_TASK GOAL:_ From the line that holds "The image size is (1024, 966)." to the last line of the data, copy everything exactly; leave out all the rest.
================
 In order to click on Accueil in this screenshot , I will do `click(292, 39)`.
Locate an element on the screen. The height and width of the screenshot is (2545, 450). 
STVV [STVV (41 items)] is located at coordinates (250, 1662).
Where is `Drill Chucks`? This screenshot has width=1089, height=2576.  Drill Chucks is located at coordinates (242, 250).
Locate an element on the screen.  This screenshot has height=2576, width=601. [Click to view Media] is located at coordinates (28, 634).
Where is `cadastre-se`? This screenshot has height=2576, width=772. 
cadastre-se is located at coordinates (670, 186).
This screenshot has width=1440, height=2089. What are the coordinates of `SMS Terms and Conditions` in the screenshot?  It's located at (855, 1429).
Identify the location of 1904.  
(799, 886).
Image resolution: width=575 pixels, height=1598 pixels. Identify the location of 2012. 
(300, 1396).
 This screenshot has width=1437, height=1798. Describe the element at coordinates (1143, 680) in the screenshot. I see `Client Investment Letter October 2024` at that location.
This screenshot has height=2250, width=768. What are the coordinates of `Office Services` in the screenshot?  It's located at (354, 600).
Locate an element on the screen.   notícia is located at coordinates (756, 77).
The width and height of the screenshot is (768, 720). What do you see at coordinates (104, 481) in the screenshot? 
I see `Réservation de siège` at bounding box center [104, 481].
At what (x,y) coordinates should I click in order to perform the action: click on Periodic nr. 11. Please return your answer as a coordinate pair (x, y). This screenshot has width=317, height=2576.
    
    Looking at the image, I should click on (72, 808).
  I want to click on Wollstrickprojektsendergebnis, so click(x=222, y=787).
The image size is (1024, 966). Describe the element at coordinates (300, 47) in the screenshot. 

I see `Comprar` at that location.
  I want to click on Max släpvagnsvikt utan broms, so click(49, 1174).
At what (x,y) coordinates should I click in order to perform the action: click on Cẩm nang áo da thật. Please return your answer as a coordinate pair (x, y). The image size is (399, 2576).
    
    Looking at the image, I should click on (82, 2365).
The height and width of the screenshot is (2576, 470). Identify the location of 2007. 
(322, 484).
================
_RESPONSE TO THE TASK:_
The image size is (1024, 966). Describe the element at coordinates (300, 47) in the screenshot. 

I see `Comprar` at that location.
  I want to click on Max släpvagnsvikt utan broms, so click(49, 1174).
At what (x,y) coordinates should I click in order to perform the action: click on Cẩm nang áo da thật. Please return your answer as a coordinate pair (x, y). The image size is (399, 2576).
    
    Looking at the image, I should click on (82, 2365).
The height and width of the screenshot is (2576, 470). Identify the location of 2007. 
(322, 484).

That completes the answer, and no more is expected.